··· Stored data
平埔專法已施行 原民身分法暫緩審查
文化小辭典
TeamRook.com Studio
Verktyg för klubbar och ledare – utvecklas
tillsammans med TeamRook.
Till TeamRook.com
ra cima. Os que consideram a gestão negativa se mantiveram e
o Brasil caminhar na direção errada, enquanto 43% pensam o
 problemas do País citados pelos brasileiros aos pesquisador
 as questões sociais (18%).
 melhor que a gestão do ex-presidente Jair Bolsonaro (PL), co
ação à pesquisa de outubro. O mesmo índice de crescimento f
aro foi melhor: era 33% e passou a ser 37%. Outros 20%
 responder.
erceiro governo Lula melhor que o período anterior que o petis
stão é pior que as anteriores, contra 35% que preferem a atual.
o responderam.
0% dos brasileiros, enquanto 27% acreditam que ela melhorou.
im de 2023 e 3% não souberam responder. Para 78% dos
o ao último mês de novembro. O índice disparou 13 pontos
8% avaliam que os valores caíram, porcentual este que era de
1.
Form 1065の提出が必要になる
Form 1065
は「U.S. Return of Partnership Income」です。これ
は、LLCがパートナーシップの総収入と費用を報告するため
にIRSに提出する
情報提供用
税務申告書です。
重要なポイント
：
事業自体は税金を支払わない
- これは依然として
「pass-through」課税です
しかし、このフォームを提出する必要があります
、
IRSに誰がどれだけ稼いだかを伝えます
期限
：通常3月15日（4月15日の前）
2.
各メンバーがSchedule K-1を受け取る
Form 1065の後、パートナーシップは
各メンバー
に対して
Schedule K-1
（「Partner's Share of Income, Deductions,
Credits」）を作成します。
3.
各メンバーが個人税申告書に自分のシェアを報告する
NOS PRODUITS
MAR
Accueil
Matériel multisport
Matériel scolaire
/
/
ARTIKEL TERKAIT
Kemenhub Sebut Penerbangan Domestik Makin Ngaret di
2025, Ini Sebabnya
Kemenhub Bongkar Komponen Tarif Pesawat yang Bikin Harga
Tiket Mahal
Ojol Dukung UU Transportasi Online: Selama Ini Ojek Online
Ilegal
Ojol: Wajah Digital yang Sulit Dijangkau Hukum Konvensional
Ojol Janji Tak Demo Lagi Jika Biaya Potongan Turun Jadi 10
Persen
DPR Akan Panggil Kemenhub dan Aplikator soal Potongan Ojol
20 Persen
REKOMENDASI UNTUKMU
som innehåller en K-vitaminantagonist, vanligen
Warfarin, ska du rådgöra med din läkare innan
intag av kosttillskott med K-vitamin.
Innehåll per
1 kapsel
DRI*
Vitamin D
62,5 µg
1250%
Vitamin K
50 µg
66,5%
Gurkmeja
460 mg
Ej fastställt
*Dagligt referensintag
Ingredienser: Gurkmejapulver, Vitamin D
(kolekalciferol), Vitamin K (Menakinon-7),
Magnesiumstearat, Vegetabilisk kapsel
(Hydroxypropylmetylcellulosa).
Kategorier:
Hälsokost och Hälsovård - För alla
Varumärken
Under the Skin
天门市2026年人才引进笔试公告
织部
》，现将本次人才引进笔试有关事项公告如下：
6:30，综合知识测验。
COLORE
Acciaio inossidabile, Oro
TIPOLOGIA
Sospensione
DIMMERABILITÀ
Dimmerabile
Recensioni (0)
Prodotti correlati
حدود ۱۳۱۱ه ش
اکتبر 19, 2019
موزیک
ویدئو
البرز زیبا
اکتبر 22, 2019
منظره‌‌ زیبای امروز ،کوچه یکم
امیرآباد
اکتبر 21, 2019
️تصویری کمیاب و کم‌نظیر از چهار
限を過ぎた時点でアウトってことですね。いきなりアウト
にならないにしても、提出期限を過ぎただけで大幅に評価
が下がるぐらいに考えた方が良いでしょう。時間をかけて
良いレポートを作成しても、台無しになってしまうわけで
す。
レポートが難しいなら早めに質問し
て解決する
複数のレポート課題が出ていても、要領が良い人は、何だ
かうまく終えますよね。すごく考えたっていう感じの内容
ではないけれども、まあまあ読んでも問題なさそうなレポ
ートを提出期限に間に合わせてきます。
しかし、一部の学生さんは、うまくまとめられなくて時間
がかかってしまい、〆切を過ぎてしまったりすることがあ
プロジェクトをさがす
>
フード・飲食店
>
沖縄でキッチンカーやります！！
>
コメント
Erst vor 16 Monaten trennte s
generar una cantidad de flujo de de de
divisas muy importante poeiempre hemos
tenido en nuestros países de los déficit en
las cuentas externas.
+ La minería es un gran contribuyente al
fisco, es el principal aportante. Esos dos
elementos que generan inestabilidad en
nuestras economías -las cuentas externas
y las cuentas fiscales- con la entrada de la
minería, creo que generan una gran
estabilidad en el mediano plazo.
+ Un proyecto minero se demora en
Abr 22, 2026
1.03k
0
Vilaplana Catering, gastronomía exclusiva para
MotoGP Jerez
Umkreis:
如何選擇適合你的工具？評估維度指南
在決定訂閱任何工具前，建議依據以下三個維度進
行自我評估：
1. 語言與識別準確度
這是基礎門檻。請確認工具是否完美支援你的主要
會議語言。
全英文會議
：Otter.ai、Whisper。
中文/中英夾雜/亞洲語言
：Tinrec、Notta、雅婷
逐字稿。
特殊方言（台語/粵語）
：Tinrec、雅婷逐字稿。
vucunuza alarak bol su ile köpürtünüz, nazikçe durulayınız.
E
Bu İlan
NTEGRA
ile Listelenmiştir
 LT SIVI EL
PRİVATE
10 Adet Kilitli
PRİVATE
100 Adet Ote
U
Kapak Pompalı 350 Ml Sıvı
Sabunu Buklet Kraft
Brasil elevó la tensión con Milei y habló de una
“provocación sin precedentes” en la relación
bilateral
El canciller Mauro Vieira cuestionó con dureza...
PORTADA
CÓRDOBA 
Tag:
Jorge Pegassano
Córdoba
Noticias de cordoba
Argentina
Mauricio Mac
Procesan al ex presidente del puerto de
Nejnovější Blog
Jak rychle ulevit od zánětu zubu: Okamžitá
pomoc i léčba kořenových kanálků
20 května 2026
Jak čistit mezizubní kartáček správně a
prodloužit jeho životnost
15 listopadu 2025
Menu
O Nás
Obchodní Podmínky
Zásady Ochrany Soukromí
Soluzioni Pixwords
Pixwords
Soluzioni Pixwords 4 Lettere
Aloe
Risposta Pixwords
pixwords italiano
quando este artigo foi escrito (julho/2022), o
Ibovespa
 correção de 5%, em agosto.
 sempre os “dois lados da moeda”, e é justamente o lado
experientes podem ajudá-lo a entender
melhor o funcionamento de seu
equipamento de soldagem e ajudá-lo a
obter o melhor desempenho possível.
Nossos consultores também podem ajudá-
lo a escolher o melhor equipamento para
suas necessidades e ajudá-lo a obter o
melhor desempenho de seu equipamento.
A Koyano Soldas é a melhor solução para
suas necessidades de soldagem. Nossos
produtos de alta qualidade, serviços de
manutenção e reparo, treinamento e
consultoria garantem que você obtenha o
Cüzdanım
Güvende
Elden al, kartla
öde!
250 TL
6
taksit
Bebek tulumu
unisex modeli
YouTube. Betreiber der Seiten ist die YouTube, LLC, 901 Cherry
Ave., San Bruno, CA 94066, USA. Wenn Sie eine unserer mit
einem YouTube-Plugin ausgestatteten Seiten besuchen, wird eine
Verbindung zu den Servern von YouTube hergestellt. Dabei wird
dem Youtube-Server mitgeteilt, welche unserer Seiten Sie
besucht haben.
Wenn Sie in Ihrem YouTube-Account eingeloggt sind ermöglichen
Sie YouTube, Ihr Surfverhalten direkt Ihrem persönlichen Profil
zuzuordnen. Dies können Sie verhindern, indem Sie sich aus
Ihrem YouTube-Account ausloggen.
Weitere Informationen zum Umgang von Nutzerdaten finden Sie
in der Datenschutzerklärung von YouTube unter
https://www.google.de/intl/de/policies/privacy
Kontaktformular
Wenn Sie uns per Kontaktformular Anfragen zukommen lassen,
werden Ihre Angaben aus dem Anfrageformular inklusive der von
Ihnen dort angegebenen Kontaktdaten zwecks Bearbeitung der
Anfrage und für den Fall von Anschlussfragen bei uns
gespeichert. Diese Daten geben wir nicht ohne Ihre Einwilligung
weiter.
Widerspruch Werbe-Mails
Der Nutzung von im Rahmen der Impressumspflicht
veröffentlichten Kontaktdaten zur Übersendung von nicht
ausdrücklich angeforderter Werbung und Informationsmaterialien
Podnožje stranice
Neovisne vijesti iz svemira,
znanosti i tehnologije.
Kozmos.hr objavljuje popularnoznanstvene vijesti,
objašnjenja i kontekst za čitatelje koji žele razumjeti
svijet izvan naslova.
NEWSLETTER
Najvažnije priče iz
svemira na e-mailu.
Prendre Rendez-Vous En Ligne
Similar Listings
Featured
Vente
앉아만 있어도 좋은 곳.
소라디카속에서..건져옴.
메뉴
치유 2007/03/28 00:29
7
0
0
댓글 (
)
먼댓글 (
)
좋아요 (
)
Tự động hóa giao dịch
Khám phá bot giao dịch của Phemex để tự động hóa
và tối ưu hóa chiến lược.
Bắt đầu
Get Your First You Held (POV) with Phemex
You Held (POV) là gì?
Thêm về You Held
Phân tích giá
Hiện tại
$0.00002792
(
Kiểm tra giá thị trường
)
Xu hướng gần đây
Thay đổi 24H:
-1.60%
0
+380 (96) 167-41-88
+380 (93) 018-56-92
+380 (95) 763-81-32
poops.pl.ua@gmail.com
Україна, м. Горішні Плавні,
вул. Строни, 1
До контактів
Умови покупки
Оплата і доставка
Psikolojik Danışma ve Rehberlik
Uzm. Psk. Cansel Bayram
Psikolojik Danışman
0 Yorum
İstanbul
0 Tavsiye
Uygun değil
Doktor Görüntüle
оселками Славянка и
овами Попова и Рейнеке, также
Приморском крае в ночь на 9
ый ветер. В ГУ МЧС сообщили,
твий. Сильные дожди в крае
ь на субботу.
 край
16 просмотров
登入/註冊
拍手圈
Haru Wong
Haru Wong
······
Assignment
Where the data above reaches the line holding "Jak čistit mezizubní kartáček správně a", begin printing, and stop after the line holding "experientes podem ajudá-lo a entender". Each line must be reproduced exactly, with nothing else added.

The answer
Jak čistit mezizubní kartáček správně a
prodloužit jeho životnost
15 listopadu 2025
Menu
O Nás
Obchodní Podmínky
Zásady Ochrany Soukromí
Soluzioni Pixwords
Pixwords
Soluzioni Pixwords 4 Lettere
Aloe
Risposta Pixwords
pixwords italiano
quando este artigo foi escrito (julho/2022), o
Ibovespa
 correção de 5%, em agosto.
 sempre os “dois lados da moeda”, e é justamente o lado
experientes podem ajudá-lo a entender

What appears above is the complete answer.